In this market environment, operators have no choice but all becoming “Digital Telcos”. McKinsey estimates that a full digital transformation can double the cash flow margin within five years. Many operators had experimented with off-core OTT business models, but focus is largely back to the roots - network and service customer experience, security & trust, interoperability and efficiency. Customers rightfully expect a consistent outdoor and indoor coverage with high bandwidth, low latency and an enticing voice and video experience. Network efficiencies are gained from full migration to IP and virtualization, automation, employing open source, network sharing, re-farming and ultimately retirement of legacy networks.

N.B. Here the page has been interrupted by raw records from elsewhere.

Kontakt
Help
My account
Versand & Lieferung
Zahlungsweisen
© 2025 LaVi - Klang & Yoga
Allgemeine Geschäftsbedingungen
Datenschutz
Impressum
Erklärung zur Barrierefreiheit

The Digital Telco is the ideal foundation of 5G use cases - enhanced mobile broadband, IoT, and mission-critical applications. These use cases will require network performance to increase 10-fold over current levels across all network parameters, as measured by latency, throughput, reliability, scale, and power management. While global smartphone shipments have stagnated in 2017 for the first time, at below 1.5 billion units, the number of IoT connections is expected to grow to 25 billion by 2025*. Digital Telco networks will be an integral part of pervasive AI - artificial intelligence in every single end point, be it the smartphone, speaker, camera, drone or car. In fact, digital networks themselves become part of the AI cloud, as safe harbor of customer data and trusted source of insights and identity. We will see a convergence of the cloud and the edge, with seamless interworking of training complex AI models in the cloud and real-time operation on the edge. As densification progresses and with the proliferation of small cells and mesh networks, the underlying fiber infrastructure will further gain importance, as will smart spectrum management, carrier aggregation and spatial diversity (MIMO).

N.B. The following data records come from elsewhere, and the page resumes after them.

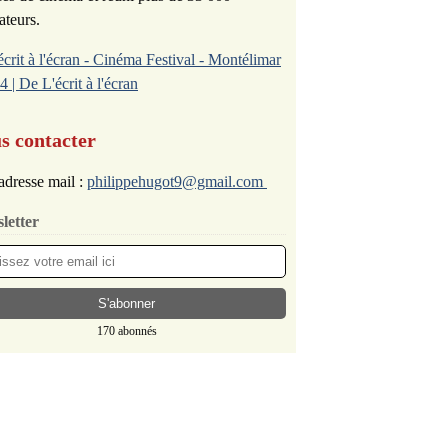
ateurs.
écrit à l'écran - Cinéma Festival - Montélimar
4 | De L'écrit à l'écran
s contacter
adresse mail :
philippehugot9@gmail.com
letter
170 abonnés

A solid understanding of the fundamentals of cellular network planning and optimization is a prerequisite to shape the path towards the Digital Telco, which is centered around customer experience, efficiency for lowest production cost, interoperability and scalability. Network planning teams are a central element of the digital transformation, and thus require an end to end understanding of all employed technologies and the engineering processes itself, across the radio network and spectrum, transmission and core networks.



Ajay Ranjan Mishra, a network planning practitioner who has spent his career in this discipline and understands fully the needs of the planning teams, has used his practical insight to bring together, under one cover, the end to end view of network planning across all technologies. The book is designed for network planners who are starting their careers in the field and for others who desire an end-to-end understanding. It emphasizes the planning process itself and develops the concepts that planners need to get good results. The book gives new planners a flying start, experienced planners a broader view, and even beyond engineers anyone with a genuine interest in one of the most important assets of a Digital Telco – the network – a solid basis to help shape the future of their company.




Dr. Rainer Deutschmann; Group Chief Operating Officer Dialog Axiata PLC; former Chief Product & Innovation Officer Reliance Jio Infocomm Ltd.